> [What the exercise asks]:
Look at the entries below and reproduce them exactly.

> [Source data]:
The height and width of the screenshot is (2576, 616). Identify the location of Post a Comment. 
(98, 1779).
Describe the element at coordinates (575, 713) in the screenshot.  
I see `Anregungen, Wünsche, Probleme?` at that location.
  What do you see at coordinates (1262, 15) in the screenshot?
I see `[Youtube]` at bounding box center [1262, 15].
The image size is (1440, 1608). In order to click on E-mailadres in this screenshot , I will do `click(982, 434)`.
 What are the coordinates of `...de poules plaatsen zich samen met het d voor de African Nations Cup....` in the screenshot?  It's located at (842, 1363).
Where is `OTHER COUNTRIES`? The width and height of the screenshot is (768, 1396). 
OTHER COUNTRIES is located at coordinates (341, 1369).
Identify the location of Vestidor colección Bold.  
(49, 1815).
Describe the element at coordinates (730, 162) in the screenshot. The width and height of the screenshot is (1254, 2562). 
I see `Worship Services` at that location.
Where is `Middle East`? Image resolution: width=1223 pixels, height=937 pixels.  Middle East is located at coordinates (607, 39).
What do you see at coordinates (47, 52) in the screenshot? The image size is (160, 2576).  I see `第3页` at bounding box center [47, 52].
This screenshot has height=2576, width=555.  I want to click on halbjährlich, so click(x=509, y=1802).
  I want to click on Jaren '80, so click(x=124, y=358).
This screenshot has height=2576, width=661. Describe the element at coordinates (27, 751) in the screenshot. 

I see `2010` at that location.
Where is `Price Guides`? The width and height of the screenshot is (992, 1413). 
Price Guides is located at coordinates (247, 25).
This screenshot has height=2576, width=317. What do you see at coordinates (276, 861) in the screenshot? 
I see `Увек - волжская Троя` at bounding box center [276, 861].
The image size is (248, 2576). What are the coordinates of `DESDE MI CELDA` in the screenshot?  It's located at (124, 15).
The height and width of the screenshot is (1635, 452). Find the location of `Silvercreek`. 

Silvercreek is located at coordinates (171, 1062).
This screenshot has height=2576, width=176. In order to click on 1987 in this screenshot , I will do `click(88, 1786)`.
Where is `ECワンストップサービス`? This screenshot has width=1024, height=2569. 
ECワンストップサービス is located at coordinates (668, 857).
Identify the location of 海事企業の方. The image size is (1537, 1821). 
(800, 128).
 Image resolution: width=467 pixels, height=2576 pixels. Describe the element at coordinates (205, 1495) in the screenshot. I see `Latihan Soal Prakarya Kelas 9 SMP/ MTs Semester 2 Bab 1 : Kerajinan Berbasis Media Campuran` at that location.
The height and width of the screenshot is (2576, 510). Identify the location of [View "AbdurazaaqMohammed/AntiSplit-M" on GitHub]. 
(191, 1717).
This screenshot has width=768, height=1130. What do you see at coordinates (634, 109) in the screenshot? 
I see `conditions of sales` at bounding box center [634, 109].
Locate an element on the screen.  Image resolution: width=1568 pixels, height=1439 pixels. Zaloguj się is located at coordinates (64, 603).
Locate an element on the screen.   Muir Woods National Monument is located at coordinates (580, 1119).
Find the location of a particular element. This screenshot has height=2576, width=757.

> [Task response]:
The height and width of the screenshot is (2576, 616). Identify the location of Post a Comment. 
(98, 1779).
Describe the element at coordinates (575, 713) in the screenshot.  
I see `Anregungen, Wünsche, Probleme?` at that location.
  What do you see at coordinates (1262, 15) in the screenshot?
I see `[Youtube]` at bounding box center [1262, 15].
The image size is (1440, 1608). In order to click on E-mailadres in this screenshot , I will do `click(982, 434)`.
 What are the coordinates of `...de poules plaatsen zich samen met het d voor de African Nations Cup....` in the screenshot?  It's located at (842, 1363).
Where is `OTHER COUNTRIES`? The width and height of the screenshot is (768, 1396). 
OTHER COUNTRIES is located at coordinates (341, 1369).
Identify the location of Vestidor colección Bold.  
(49, 1815).
Describe the element at coordinates (730, 162) in the screenshot. The width and height of the screenshot is (1254, 2562). 
I see `Worship Services` at that location.
Where is `Middle East`? Image resolution: width=1223 pixels, height=937 pixels.  Middle East is located at coordinates (607, 39).
What do you see at coordinates (47, 52) in the screenshot? The image size is (160, 2576).  I see `第3页` at bounding box center [47, 52].
This screenshot has height=2576, width=555.  I want to click on halbjährlich, so click(x=509, y=1802).
  I want to click on Jaren '80, so click(x=124, y=358).
This screenshot has height=2576, width=661. Describe the element at coordinates (27, 751) in the screenshot. 

I see `2010` at that location.
Where is `Price Guides`? The width and height of the screenshot is (992, 1413). 
Price Guides is located at coordinates (247, 25).
This screenshot has height=2576, width=317. What do you see at coordinates (276, 861) in the screenshot? 
I see `Увек - волжская Троя` at bounding box center [276, 861].
The image size is (248, 2576). What are the coordinates of `DESDE MI CELDA` in the screenshot?  It's located at (124, 15).
The height and width of the screenshot is (1635, 452). Find the location of `Silvercreek`. 

Silvercreek is located at coordinates (171, 1062).
This screenshot has height=2576, width=176. In order to click on 1987 in this screenshot , I will do `click(88, 1786)`.
Where is `ECワンストップサービス`? This screenshot has width=1024, height=2569. 
ECワンストップサービス is located at coordinates (668, 857).
Identify the location of 海事企業の方. The image size is (1537, 1821). 
(800, 128).
 Image resolution: width=467 pixels, height=2576 pixels. Describe the element at coordinates (205, 1495) in the screenshot. I see `Latihan Soal Prakarya Kelas 9 SMP/ MTs Semester 2 Bab 1 : Kerajinan Berbasis Media Campuran` at that location.
The height and width of the screenshot is (2576, 510). Identify the location of [View "AbdurazaaqMohammed/AntiSplit-M" on GitHub]. 
(191, 1717).
This screenshot has width=768, height=1130. What do you see at coordinates (634, 109) in the screenshot? 
I see `conditions of sales` at bounding box center [634, 109].
Locate an element on the screen.  Image resolution: width=1568 pixels, height=1439 pixels. Zaloguj się is located at coordinates (64, 603).
Locate an element on the screen.   Muir Woods National Monument is located at coordinates (580, 1119).
Find the location of a particular element. This screenshot has height=2576, width=757.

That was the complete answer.